Data relationships play a vital role in various forms of data analytics, structured machine learning, and data mining applications. Data architects have begun to realize these relationships are more naturally expressed as “Graphs”. We discuss how Graph Databases for enhanced analytics have become an integral part of the Hadoop technology stack.
Hadoop provides a well established framework for the distributed processing of large data sets across clusters of computers using simple programming models. However, Processing large graphs in a distributed computing environment presents multiple system-level challenges, from parallelizing the graph construction algorithms to achieving balanced system utilization. In addition, the resultant graph must be carefully partitioned to ensure that subsequent application processing is properly balanced.
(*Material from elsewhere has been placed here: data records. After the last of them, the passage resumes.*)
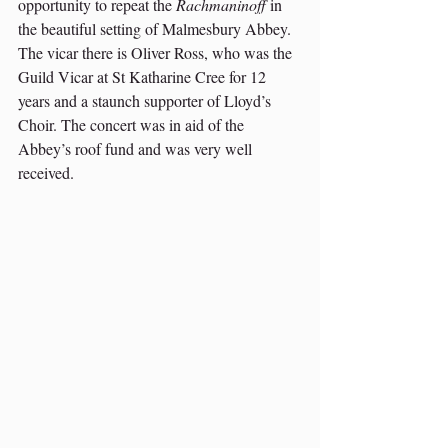
opportunity to repeat the 
Rachmaninoff
 in 
the beautiful setting of Malmesbury Abbey. 
The vicar there is Oliver Ross, who was the 
Guild Vicar at St Katharine Cree for 12 
years and a staunch supporter of Lloyd’s 
Choir. The concert was in aid of the 
Abbey’s roof fund and was very well 
received. 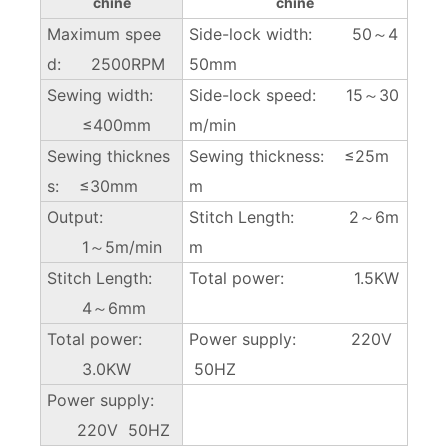
chine
chine
Maximum spee
Side-lock width: 50～4
d: 2500RPM
50mm
Sewing width:
Side-lock speed: 15～30
≤400mm
m/min
Sewing thicknes
Sewing thickness: ≤25m
s: ≤30mm
m
Output:
Stitch Length: 2～6m
1～5m/min
m
Stitch Length:
Total power: 1.5KW
4～6mm
Total power:
Power supply: 220V
3.0KW
50HZ
Power supply:
220V 50HZ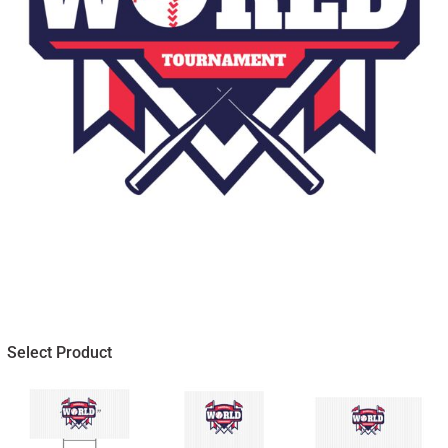
Select Product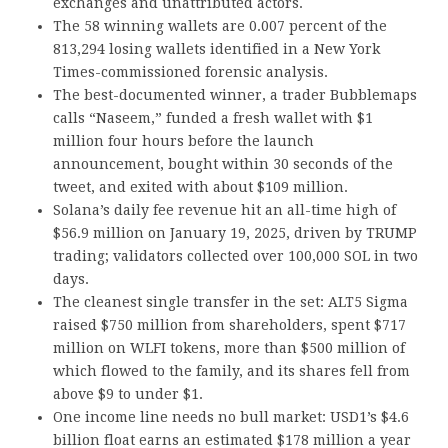
exchanges and unattributed actors.
The 58 winning wallets are 0.007 percent of the
813,294 losing wallets identified in a New York
Times-commissioned forensic analysis.
The best-documented winner, a trader Bubblemaps
calls “Naseem,” funded a fresh wallet with $1
million four hours before the launch
announcement, bought within 30 seconds of the
tweet, and exited with about $109 million.
Solana’s daily fee revenue hit an all-time high of
$56.9 million on January 19, 2025, driven by TRUMP
trading; validators collected over 100,000 SOL in two
days.
The cleanest single transfer in the set: ALT5 Sigma
raised $750 million from shareholders, spent $717
million on WLFI tokens, more than $500 million of
which flowed to the family, and its shares fell from
above $9 to under $1.
One income line needs no bull market: USD1’s $4.6
billion float earns an estimated $178 million a year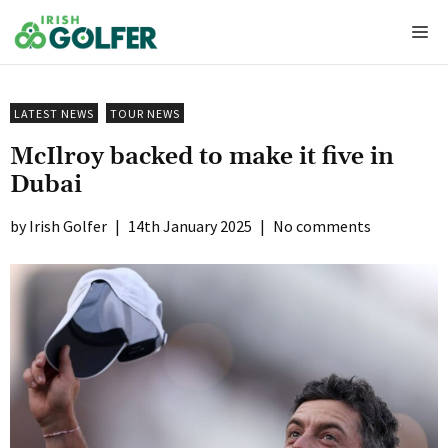
Skip
Me
to
content
LATEST NEWS
TOUR NEWS
McIlroy backed to make it five in
Dubai
Irish Golfer
|
14th January 2025
|
No comments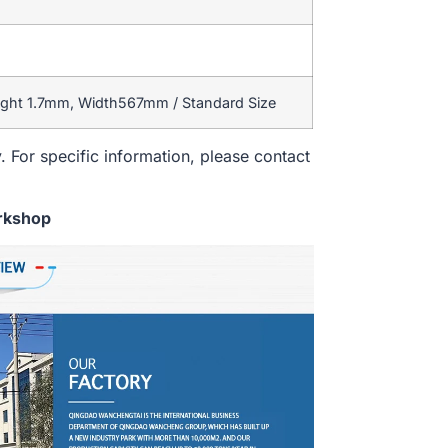
ight 1.7mm, Width567mm / Standard Size
. For specific information, please contact
rkshop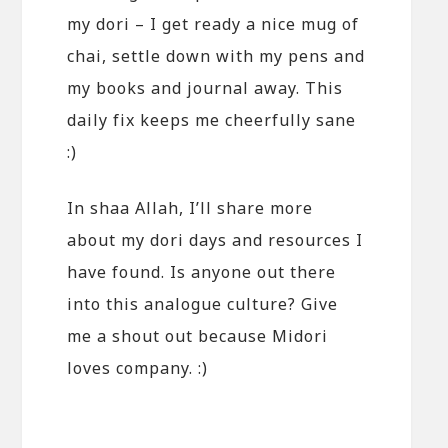
my dori – I get ready a nice mug of
chai, settle down with my pens and
my books and journal away. This
daily fix keeps me cheerfully sane
:)
In shaa Allah, I’ll share more
about my dori days and resources I
have found. Is anyone out there
into this analogue culture? Give
me a shout out because Midori
loves company. :)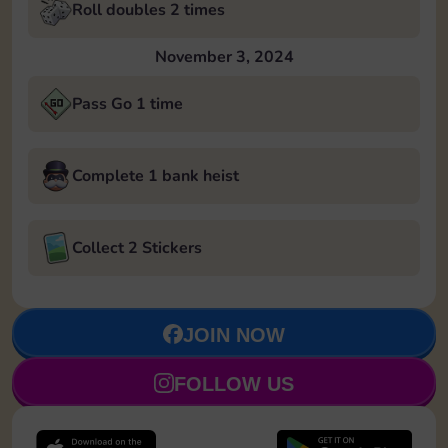
Roll doubles 2 times
November 3, 2024
Pass Go 1 time
Complete 1 bank heist
Collect 2 Stickers
JOIN NOW
FOLLOW US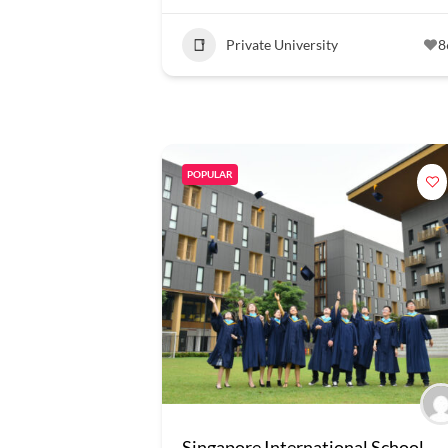
Private University
8
POPULAR
Singapore International School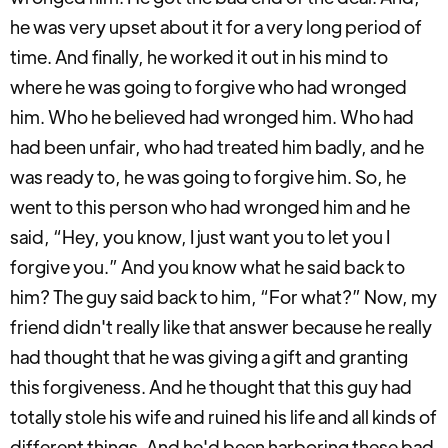
he was very upset about it for a very long period of
time. And finally, he worked it out in his mind to
where he was going to forgive who had wronged
him. Who he believed had wronged him. Who had
had been unfair, who had treated him badly, and he
was ready to, he was going to forgive him. So, he
went to this person who had wronged him and he
said, “Hey, you know, I just want you to let you I
forgive you.” And you know what he said back to
him? The guy said back to him, “For what?” Now, my
friend didn't really like that answer because he really
had thought that he was giving a gift and granting
this forgiveness. And he thought that this guy had
totally stole his wife and ruined his life and all kinds of
different things. And he'd been harboring these bad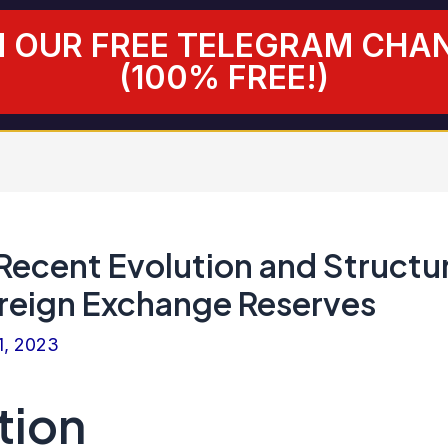
N OUR FREE TELEGRAM CHA
(100% FREE!)
 Recent Evolution and Structu
oreign Exchange Reserves
1, 2023
tion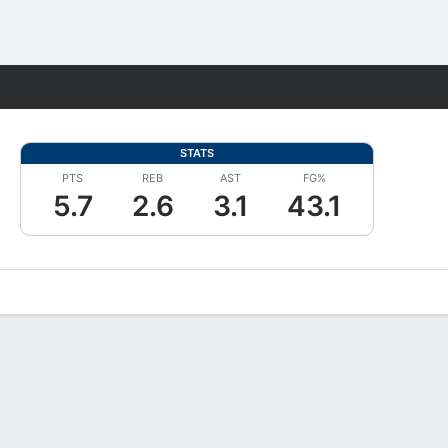
Fantasy
STATS
PTS
REB
AST
FG%
5.7
2.6
3.1
43.1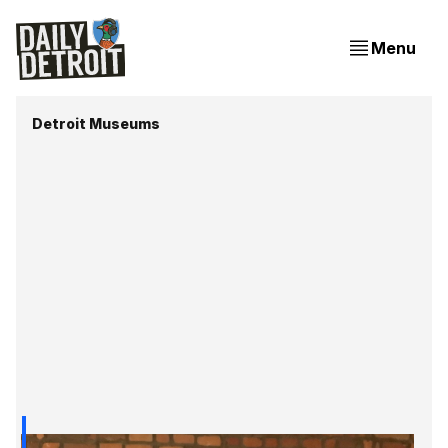
Menu
Detroit Museums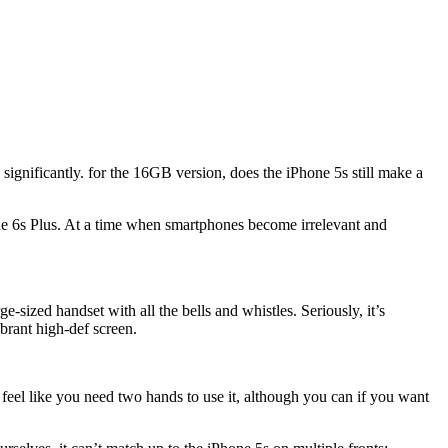
ignificantly. for the 16GB version, does the iPhone 5s still make a
 the 6s Plus. At a time when smartphones become irrelevant and
sized handset with all the bells and whistles. Seriously, it’s
ibrant high-def screen.
r feel like you need two hands to use it, although you can if you want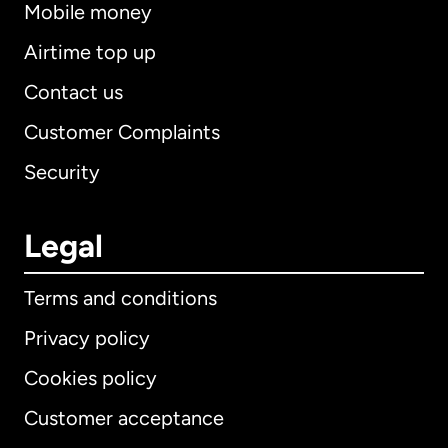
Mobile money
Airtime top up
Contact us
Customer Complaints
Security
Legal
Terms and conditions
Privacy policy
Cookies policy
Customer acceptance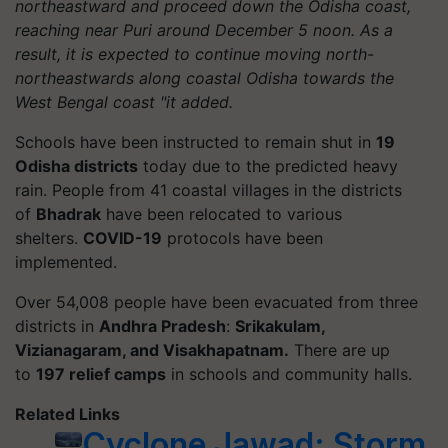
northeastward and proceed down the Odisha coast,
reaching near Puri around December 5 noon. As a
result, it is expected to continue moving north-
northeastwards along coastal Odisha towards the
West Bengal coast "it added.
Schools have been instructed to remain shut in
19
Odisha districts
today due to the predicted heavy
rain. People from 41 coastal villages in the districts
of
Bhadrak
have been relocated to various
shelters.
COVID-19
protocols have been
implemented.
Over 54,008 people have been evacuated from three
districts in
Andhra Pradesh
:
Srikakulam,
Vizianagaram, and Visakhapatnam.
There are up
to
197 relief camps
in schools and community halls.
Related Links
Cyclone Jawad: Storm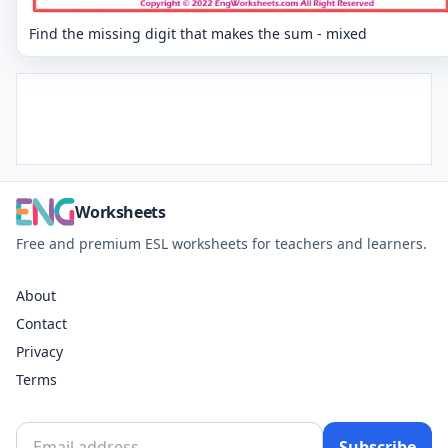
Find the missing digit that makes the sum - mixed
Worksheets
Free and premium ESL worksheets for teachers and learners.
About
Contact
Privacy
Terms
Subscribe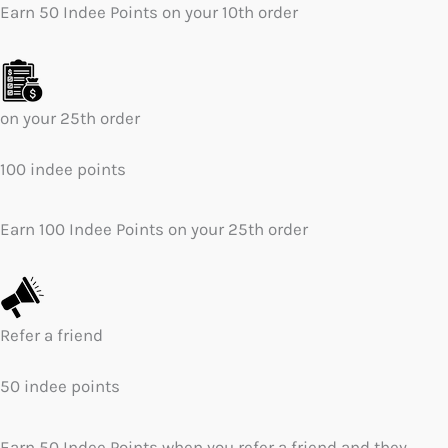
Earn 50 Indee Points on your 10th order
on your 25th order
100 indee points
Earn 100 Indee Points on your 25th order
Refer a friend
50 indee points
Earn 50 Indee Points when you refer a friend and they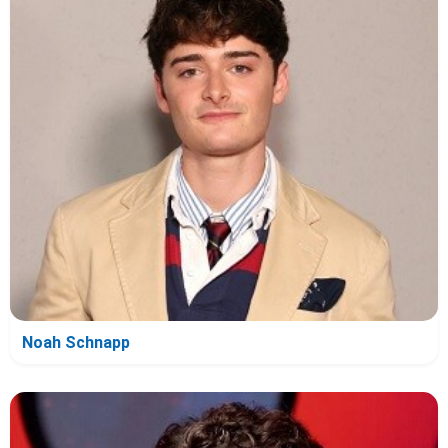
Noah Schnapp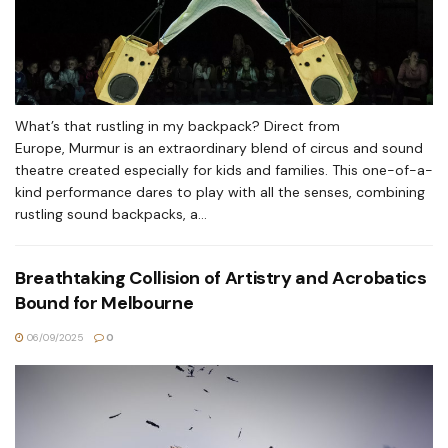
What’s that rustling in my backpack? Direct from
Europe, Murmur is an extraordinary blend of circus and sound
theatre created especially for kids and families. This one-of-a-
kind performance dares to play with all the senses, combining
rustling sound backpacks, a...
Breathtaking Collision of Artistry and Acrobatics
Bound for Melbourne
06/09/2025
0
Recognizing these challenges around Hadoop, Intel recently released “GraphBuilder”. GraphBuilder is a Java library for constructing graphs out of large datasets for data analytics and structured machine learning applications that exploit relationships in data. The library offloads many of the complexities of graph construction, such as graph formation, tabulation, compression, transformation, partitioning, output formatting, and serialization.
We’ll discuss a number of use cases that use Graphbuilder to extract graphs from Hadoop into a Graph Database and perform complex graph analytics. The use cases are in the domain of life sciences, fraud detection in on-line banking and risk mitigation in the construction industry.